Apple War?

August 20, 1993

Someone threw an apple into the trade agreement that President Clinton made with Japan's former Prime Minister Kiichi Miyazawa in Tokyo last month. Farmers in the Columbia River valley in Washington have grown apples to meet Japan's every exacting requirements. Japan is saying the farmers still have to prove them pest-free, while Washington (D.C.) is demanding that Japan import our apples. Politicians and farmers in Washington (State) are demanding sanctions.

With enormous stakes including Japan's $50 billion trade surplus with the U.S., these apples hardly seem worth it. The number of Washington apple farmers involved is small and Japan's apple farmers are ten times as many, with little plots and a smaller aggregate crop. These are small sectional interests in both countries.

The dispute flares just as the settlement of the previous beef crisis, to American satisfaction, has been brought into question by Japanese government attempts to get domestic importers to stabilize prices and protect Japanese producers.

American apples don't compete for the same market as Japan's -- our big Delicious against their small, delicate Fujis. Protection of apple growers, in either country, should not be allowed to wreck freer trade between the two countries.

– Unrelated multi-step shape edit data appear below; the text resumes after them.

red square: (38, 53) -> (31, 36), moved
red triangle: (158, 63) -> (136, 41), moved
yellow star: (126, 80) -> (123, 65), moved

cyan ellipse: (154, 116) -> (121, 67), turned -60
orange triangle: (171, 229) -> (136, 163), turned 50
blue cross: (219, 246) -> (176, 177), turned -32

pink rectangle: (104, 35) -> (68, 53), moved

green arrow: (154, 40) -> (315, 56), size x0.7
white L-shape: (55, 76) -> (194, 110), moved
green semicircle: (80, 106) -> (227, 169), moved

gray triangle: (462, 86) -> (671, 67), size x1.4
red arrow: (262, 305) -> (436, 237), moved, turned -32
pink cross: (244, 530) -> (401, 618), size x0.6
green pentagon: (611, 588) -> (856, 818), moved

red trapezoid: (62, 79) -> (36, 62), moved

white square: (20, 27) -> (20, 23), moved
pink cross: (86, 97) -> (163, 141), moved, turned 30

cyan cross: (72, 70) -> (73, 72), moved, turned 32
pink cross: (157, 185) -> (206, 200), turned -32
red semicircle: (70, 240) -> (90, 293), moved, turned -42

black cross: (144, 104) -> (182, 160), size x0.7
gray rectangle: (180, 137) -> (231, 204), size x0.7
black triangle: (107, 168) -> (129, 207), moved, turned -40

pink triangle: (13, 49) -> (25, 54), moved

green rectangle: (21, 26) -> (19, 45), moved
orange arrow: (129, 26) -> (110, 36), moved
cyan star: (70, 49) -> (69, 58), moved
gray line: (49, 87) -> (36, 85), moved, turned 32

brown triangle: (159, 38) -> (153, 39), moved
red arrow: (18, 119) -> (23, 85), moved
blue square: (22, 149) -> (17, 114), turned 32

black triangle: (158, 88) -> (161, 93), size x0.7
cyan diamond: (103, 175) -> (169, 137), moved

Meanwhile, the 3,500 acres of apples Washington farmers have managed and isolated according to Japanese specifications, to end the 22-year ban on American apples there, stand out in world agriculture for solicitude to a consuming country. They are like nothing grown in Japan. If no coddling moth or fire blight can be found among them -- and none has -- the Japanese consumer should not be denied their delights any longer.